Out of scope — defer to other skills
| Request | Send them to |
|---|---|
| Researching competitor brands (site, ads, search rank) | competitor-intel |
| Writing copy informed by the research | copywriting |
| Optimizing a page using VOC insights | page-cro |
| Keyword research and SERP analysis | seo-research |
Requirements
- Hyper MCP installed. https://app.hyperfx.ai/mcp
- Apify scrapers toolkit enabled at https://app.hyperfx.ai/integrations — provides Reddit, Twitter, YouTube, TikTok, and Instagram scrapers.
Not all scrapers need to be active for every run — enable the ones relevant to your ICP (Reddit and one review site is the minimum). If a scraper tool is missing from the tool list, skip that source and continue with the others.
Tool surface
| Tool | Purpose |
|---|---|
scrape_reddit | Mine posts and comments from subreddits or by keyword |
search_tweets | Search X/Twitter with advanced operators and engagement filters |
youtube_top_videos | Find the top YouTube videos on a topic — use as input for comment mining |
youtube_comments_search | Pull comments from specific YouTube video URLs |
youtube_transcript | Fetch the full transcript of a YouTube video for language/topic extraction |
scrape_tiktok_videos | Search TikTok by keyword or hashtag — find trending conversations and comments |
web_scrape_page | Scrape review pages (G2, Capterra, Trustpilot, app stores) |
firecrawl_scrape_url | Cleaner extraction for JS-heavy review pages |
search_google_results | Find discussion threads, forum posts, and site: searches |
scrape_instagram_posts | Pull recent posts from specific brand or community accounts |
Critical rules
- Always capture verbatim language. Don't paraphrase customer quotes — the exact words are what gets used in copy and messaging. Extract and preserve them.

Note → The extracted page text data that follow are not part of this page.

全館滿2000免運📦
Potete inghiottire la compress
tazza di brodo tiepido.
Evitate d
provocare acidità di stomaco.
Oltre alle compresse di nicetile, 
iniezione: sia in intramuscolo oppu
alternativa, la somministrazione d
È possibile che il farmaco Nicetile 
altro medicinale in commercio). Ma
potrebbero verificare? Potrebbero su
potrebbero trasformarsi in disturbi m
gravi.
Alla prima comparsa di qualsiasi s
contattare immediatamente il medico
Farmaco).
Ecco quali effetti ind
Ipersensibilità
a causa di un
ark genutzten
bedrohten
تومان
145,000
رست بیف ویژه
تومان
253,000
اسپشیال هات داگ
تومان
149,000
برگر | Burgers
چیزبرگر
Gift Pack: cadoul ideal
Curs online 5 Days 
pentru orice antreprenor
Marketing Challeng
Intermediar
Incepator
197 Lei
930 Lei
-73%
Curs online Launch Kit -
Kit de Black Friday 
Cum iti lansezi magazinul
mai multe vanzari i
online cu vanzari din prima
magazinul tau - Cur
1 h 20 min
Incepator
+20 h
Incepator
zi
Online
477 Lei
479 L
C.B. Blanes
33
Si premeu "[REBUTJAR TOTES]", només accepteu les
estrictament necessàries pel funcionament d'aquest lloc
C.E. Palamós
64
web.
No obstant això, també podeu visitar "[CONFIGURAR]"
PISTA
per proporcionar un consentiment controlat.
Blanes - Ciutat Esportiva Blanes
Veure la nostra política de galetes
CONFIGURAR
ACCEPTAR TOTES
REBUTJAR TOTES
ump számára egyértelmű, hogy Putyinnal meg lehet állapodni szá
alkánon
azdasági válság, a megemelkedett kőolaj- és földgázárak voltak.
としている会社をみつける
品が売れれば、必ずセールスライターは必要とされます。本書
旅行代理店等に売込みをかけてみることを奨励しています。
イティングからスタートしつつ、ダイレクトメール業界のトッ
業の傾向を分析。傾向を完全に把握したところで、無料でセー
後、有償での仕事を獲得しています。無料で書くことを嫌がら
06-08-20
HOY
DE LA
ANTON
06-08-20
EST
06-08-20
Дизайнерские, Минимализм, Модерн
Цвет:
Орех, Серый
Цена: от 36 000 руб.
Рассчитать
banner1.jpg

- Scrape before summarizing. Don't rely on your training data to describe what customers say about a product. Actually fetch the sources.

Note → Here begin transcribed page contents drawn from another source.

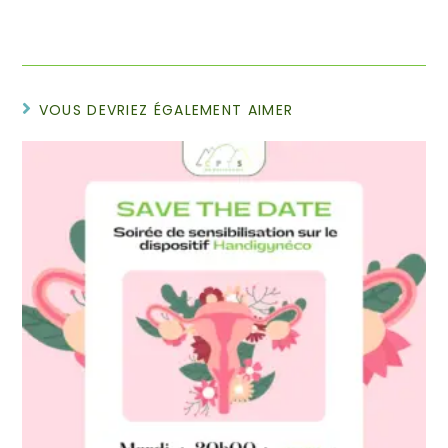
VOUS DEVRIEZ ÉGALEMENT AIMER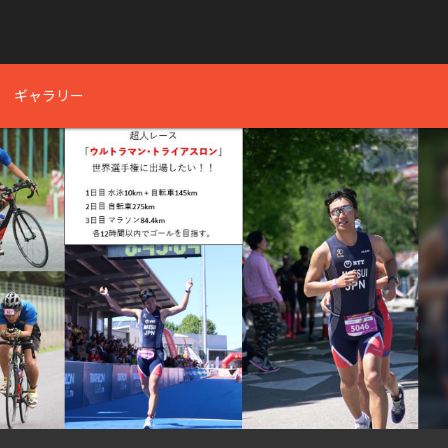
ギャラリー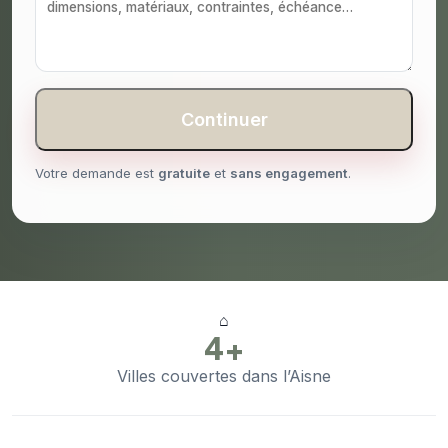
Continuer
Votre demande est
gratuite
et
sans engagement
.
⌂
4+
Villes couvertes dans l’Aisne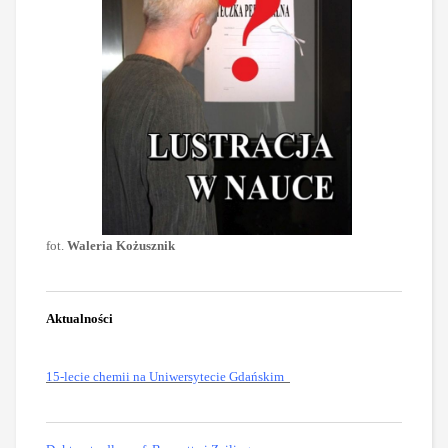
fot.
Waleria Kożusznik
Aktualności
15-lecie chemii na Uniwersytecie Gdańskim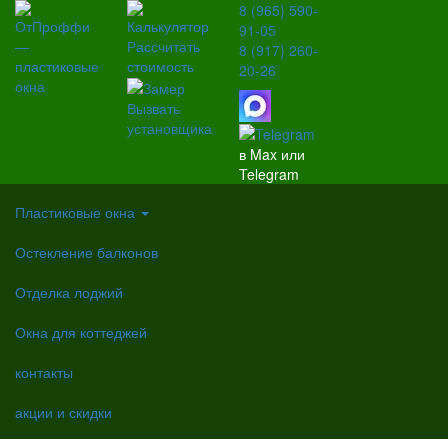
8 (965) 590-
91-05
Рассчитать
8 (917) 260-
стоимость
20-26
Вызвать
установщика
в Max или
Telegram
Пластиковые окна
Остекление балконов
Отделка лоджий
Окна для коттеджей
контакты
акции и скидки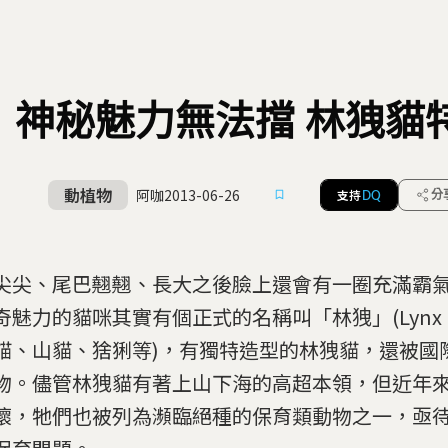
神秘魅力無法擋 林㹭貓
動植物
阿咖
2013-06-26
支持
分
DQ
尖尖、尾巴翹翹、長大之後臉上還會有一圈充滿霸
奇魅力的貓咪其實有個正式的名稱叫「林㹭」(Lyn
貓、山貓、猞猁等)，有獨特造型的林㹭貓，還被國
物。儘管林㹭貓有著上山下海的高超本領，但近年
壞，牠們也被列為瀕臨絕種的保育類動物之一，亟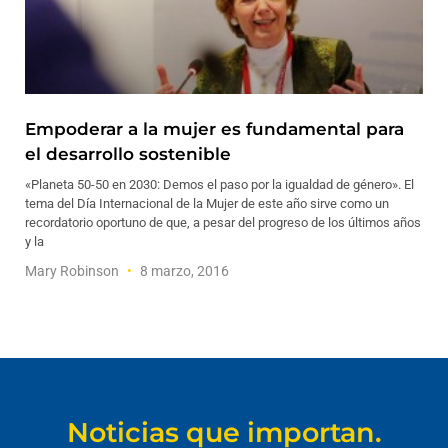
Empoderar a la mujer es fundamental para
el desarrollo sostenible
«Planeta 50-50 en 2030: Demos el paso por la igualdad de género». El
tema del Día Internacional de la Mujer de este año sirve como un
recordatorio oportuno de que, a pesar del progreso de los últimos años
y la
Mary Robinson
8 marzo, 2016
Noticias que importan.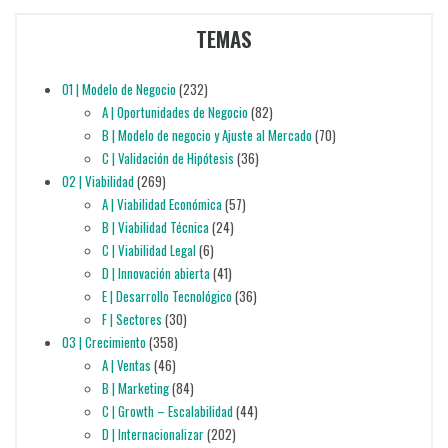
TEMAS
01 | Modelo de Negocio
(232)
A | Oportunidades de Negocio
(82)
B | Modelo de negocio y Ajuste al Mercado
(70)
C | Validación de Hipótesis
(36)
02 | Viabilidad
(269)
A | Viabilidad Económica
(57)
B | Viabilidad Técnica
(24)
C | Viabilidad Legal
(6)
D | Innovación abierta
(41)
E | Desarrollo Tecnológico
(36)
F | Sectores
(30)
03 | Crecimiento
(358)
A | Ventas
(46)
B | Marketing
(84)
C | Growth – Escalabilidad
(44)
D | Internacionalizar
(202)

- Label confidence on every insight. High = 3+ independent sources, unprompted. Medium = 2 sources or prompted only. Low = single source. Never present a Low-confidence finding as a conclusion.
- Mind the bias of each source. Reddit skews technical and skeptical. Review sites skew toward power users and people with strong opinions. Support tickets skew toward problems. Factor this in before generalizing.
- Don't invent persona details. If you don't have data for a persona field, leave it blank rather than filling it in with assumptions.
youtube_transcriptis slow (~15–30s). It spins up an isolated sandbox. Only use it for videos where the language in the spoken content (not comments) is what matters.
Two modes
Most research combines both modes. Establish which applies before starting.
Mode 1 — Analyze existing assets
The user provides raw material: interview transcripts, survey responses, NPS verbatims, support tickets, win/loss notes. No tool calls needed — the job is extraction and synthesis.
Read references/synthesis-templates.md for the extraction framework, persona template, and VOC quote bank format. Then produce the requested deliverable.
Mode 2 — Go find research online
The user needs intel from online communities, review sites, and social platforms. This is where MCP tools do the heavy lifting.
See references/source-playbooks.md for per-source tool call examples and signal extraction tips.
Mode 2 workflow
Bias toward action. If the user's message includes a product name (or URL) and a recognizable goal (research competitors, build a persona, understand churn, find VOC language), skip the questions, state your plan in one sentence, and start Step 1. Only ask when something essential is genuinely missing — product identity or target segment, for example. Don't ask all five questions before doing anything.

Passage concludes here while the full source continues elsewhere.